Manual Single National Disability Rating to Colombia - Decree 917 of 1999 (Part II of II) - Chapter IX 9. ENDOCRINE 9.1 General
MANUAL SINGLE NATIONAL DISABILITY
(PART II OF II)
CHAPTER IX
9. ENDOCRINE
9.1 General
This chapter defines the criteria for assessing global deficiency diseases of the endocrine glands. Is divided into:
· Axis pituitary-hypothalamic
· Thyroid
Adrenal ·
· Gonads
Parathyroid ·
· Network of pancreatic islets.
9.2 CRITERIA FOR EVALUATION OF PERMANENT IMPAIRMENT HYPOTHALAMIC HYPH..
The hypothalamic-pituitary hormonal changes, are studied using baseline measurement of the hormones involved and try to encourage or cancellation thereof. We also study the hypothalamic-pituitary region by imaging of the skull and visual perimetry, among others, to determine the origin of the changes and their effect on adjacent structures.
9.2.1. Assessment of the deficiency of the anterior pituitary disorders.
TABLE No. 9.1: EVALUATION OF THE CHANGES CAUSED BY DEFICIENCY of the anterior pituitary. GLOBAL STANDARD CLASS GAP (%)

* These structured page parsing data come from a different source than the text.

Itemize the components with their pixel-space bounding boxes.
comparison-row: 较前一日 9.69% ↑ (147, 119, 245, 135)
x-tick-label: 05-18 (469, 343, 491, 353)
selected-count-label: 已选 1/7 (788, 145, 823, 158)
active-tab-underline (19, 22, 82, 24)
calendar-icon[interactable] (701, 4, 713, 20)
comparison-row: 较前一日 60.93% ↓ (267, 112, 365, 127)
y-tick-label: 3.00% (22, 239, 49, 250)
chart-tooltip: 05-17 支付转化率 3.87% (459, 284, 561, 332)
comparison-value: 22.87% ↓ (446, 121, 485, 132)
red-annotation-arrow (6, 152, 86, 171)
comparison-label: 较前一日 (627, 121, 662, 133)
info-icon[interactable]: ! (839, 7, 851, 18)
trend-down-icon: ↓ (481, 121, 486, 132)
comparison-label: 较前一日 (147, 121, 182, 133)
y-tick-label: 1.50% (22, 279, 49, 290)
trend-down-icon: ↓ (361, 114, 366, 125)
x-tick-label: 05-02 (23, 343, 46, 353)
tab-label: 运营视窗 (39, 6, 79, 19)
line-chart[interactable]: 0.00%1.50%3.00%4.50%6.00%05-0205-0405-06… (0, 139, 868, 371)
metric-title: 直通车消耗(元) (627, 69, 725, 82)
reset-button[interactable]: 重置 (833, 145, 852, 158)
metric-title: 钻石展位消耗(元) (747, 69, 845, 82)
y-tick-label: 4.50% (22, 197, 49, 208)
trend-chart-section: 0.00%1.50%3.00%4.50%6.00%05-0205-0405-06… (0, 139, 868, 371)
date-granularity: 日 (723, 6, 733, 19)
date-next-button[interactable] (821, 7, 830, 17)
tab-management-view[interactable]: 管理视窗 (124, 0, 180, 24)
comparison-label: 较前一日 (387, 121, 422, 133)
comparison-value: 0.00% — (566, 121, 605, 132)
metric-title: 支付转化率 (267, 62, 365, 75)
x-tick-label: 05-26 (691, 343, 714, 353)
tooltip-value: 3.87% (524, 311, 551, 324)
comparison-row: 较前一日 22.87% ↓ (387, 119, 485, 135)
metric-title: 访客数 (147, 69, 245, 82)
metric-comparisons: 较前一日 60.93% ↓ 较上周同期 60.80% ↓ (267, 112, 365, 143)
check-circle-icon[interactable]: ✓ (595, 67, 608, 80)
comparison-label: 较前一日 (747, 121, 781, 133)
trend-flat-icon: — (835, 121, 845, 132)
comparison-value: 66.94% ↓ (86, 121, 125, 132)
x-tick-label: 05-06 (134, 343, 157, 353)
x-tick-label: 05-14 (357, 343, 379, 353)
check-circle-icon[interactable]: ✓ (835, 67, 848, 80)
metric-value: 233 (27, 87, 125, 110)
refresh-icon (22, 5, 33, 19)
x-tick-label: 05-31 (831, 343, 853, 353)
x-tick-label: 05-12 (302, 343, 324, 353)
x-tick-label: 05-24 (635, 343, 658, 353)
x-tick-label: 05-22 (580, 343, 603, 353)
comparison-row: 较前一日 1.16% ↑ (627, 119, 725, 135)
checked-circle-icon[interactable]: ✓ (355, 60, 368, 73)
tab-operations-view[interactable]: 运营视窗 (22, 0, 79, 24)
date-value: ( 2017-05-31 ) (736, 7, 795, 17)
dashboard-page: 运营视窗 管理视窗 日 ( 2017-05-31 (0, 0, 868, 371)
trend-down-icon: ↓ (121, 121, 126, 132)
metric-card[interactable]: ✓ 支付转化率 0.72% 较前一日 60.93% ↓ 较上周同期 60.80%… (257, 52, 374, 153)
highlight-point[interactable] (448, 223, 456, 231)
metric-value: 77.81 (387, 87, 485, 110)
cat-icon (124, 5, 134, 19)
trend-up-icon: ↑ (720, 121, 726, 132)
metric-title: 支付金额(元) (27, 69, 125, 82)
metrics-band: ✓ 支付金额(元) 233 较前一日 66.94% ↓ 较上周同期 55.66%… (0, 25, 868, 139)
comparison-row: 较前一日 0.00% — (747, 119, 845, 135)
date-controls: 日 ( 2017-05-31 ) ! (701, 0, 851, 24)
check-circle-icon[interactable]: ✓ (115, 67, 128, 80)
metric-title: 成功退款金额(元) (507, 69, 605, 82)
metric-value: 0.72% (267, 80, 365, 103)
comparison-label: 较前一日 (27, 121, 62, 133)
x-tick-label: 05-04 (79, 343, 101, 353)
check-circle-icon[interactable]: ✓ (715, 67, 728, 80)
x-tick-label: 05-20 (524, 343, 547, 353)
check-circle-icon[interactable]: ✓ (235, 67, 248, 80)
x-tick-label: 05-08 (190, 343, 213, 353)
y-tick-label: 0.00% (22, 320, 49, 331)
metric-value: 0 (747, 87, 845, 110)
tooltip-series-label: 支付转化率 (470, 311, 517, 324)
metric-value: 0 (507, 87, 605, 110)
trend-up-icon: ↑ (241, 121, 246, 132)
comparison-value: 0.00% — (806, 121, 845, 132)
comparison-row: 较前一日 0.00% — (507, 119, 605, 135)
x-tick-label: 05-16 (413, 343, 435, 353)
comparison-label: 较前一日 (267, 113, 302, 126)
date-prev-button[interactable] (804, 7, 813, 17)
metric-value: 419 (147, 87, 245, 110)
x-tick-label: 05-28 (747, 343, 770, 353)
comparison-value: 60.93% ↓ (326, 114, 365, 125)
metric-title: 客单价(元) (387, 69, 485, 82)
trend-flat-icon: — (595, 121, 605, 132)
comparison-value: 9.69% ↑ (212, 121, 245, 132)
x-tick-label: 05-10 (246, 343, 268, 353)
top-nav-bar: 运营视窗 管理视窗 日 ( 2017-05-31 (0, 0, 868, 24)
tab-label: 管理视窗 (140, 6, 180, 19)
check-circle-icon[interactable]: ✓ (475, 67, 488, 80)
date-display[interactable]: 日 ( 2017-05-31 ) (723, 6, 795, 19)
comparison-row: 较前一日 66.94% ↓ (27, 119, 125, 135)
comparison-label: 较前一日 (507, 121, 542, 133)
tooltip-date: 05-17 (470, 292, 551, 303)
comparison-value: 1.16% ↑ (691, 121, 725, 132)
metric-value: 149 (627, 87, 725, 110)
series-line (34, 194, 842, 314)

I-The disease is controlled by continuous treatment. In case of tumor, is classified in this class if you manage to control with medical treatment and / or surgery, and in terms of size and symptoms. 1 - 4.90
II When symptoms can not be adequately controlled with treatment. 5.0 - 14.9
III When symptoms and signs persist despite treatment. 15.0 - 25.0 Example: 51 year old woman gradually developed acromegaly since he was 16, also presenting amenorrhea, headache and acne. In recent months intensified concerns headaches and vision changes. Hyperglycemia with glucosuria was found, the visual fields showed a field tubular in the left eye and temporal defect in the right eye. Skull radiography showed growth of the sella. Partial excision was operated on a pituitary tumor. After the intervention showed changes of visual fields and required a strict diet and 40 units of lente insulin to control their diabetes.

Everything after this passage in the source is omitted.